BTW, it was not my post about the WSJ polling of the 200 people sleeping there, but they are the core, and polling them is entirely legitimate. They pack up, and this fades away. They are the drivers, and what they think matters more in terms of what the movement is actually for. Many that show up "in support" probably don't even know what those sleeping there actually want.
AVGWarhawk
10-25-11, 06:57 PM
A threat? the only threat is our entire monetary system, which is a ticking time bomb. Im saying when it goes down. there will me huge civil unrest, and possibly martial law to follow up.
If you worked your whole life, and your savings where wiped out, tell me what you would do?
I have a link for you too August: http://www.youtube.com/watch?v=D71aiYq7jeM
I posted it before and will again, if it were not for unemployment benefits there would be civil unrest. Hence the extension after extension. I think we are up to 2 years of receiving benefits. This benefit is about to be extended again.
Civil unrest occurred in the Great Depression were there was soup kitchen lines and no government monetary benefits.

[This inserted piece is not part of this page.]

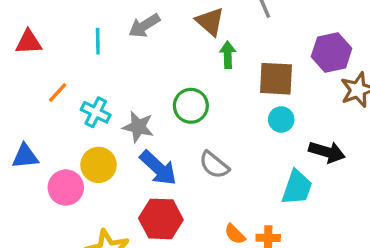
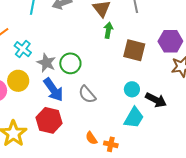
green circle: (191, 106) -> (70, 63), moved
cyan circle: (281, 120) -> (132, 89), moved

If we truly think the benefit extension is approved for 2 years plus because the politicians really care I would say our thinking is full of fallacy. It is done to prevent soup lines and civil unrest.
A threat? the only threat is our entire monetary system
"Our" entire monetary system? I wasn't aware you Brits got paid in US Greenbacks.

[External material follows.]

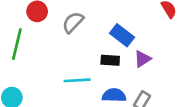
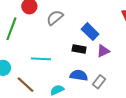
cyan line: (77, 80) -> (41, 59), moved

OMG I nearly rubbed one out....:rock:
People seem to think they can reinvent the wheel when they come out of college. The universities in the US are rife with professors who are nothing short of radical leftist cowards. No, I did not stereotype there. People who have done nothing in their lives but regurgitate information to developing minds and sitting around with others of the academia to posit their own inane arguments.
Who judges the worth of an educator? Of course, their own peers. Parents at this level of their child's education do not inquire much about what they are learning as they did in grade and high school. As long as their kid is putting up the grades, they are happy. This is where the socialist, liberal and progressive ideologues can shape the future into their own little fantasy land.

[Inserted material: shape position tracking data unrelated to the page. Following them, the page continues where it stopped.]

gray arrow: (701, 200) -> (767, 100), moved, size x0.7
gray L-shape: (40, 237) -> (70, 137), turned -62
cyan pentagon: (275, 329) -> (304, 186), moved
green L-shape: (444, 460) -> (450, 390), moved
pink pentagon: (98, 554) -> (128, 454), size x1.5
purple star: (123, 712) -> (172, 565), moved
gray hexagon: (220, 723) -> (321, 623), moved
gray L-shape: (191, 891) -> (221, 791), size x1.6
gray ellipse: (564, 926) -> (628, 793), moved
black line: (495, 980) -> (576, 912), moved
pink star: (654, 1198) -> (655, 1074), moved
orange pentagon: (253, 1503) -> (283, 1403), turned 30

In order to test a theory in social sciences, one may destroy a great society because they do not agree with it. :down:
(http://www.merriam-webster.com/dictionary/ideologue#)
I'm incredibly offended at this post :down:
What about people who've done not got any substantial education their whole life, don't know their right from their left, their history from their fiction - are they perhaps better-prepared to lead a great society? People who've been shaped by Fox News and sloganizing ****less right-wing ideologues who don't even know the basics of their own history - much better? Let the country be shaped by a general lack of theory and blind practice, perhaps? What basis do you have for making this stupid generalization, anyway?
I'm sorry but as much as I'd be the first to criticize the university system, this is really barking up the wrong tree here. What's more, you're being incredibly unfair.
mookiemookie
10-25-11, 09:56 PM
I'm incredibly offended at this post :down:
What about people who've done not got any substantial education their whole life, don't know their right from their left, their history from their fiction - are they perhaps better-prepared to lead a great society? People who've been shaped by Fox News and sloganizing ****less right-wing ideologues who don't even know the basics of their own history - much better? Let the country be shaped by a general lack of theory and blind practice, perhaps? What basis do you have for making this stupid generalization, anyway?
I'm sorry but as much as I'd be the first to criticize the university system, this is really barking up the wrong tree here. What's more, you're being incredibly unfair.
Clearly the answer is to go back to oral histories told around a campfire. Education and science are for the liberal elitists.
Also, just for the record, f-e-c-k-less is not a swearword. I wouldn't be cursing like that :dead:
I guess it's the same curse as those ****less ****e-Wulf and ****er airplanes that the Germans were famed for! :haha:
Sailor Steve
10-25-11, 10:04 PM
At least this forum is smart enough not to censor **** O'Kane, as the Ubi forum does.
CaptainHaplo
10-25-11, 10:17 PM
I'm incredibly offended at this post :down:
What about people who've done not got any substantial education their whole life, don't know their right from their left, their history from their fiction - are they perhaps better-prepared to lead a great society? People who've been shaped by Fox News and sloganizing ****less right-wing ideologues who don't even know the basics of their own history - much better? Let the country be shaped by a general lack of theory and blind practice, perhaps? What basis do you have for making this stupid generalization, anyway?
I'm sorry but as much as I'd be the first to criticize the university system, this is really barking up the wrong tree here. What's more, you're being incredibly unfair.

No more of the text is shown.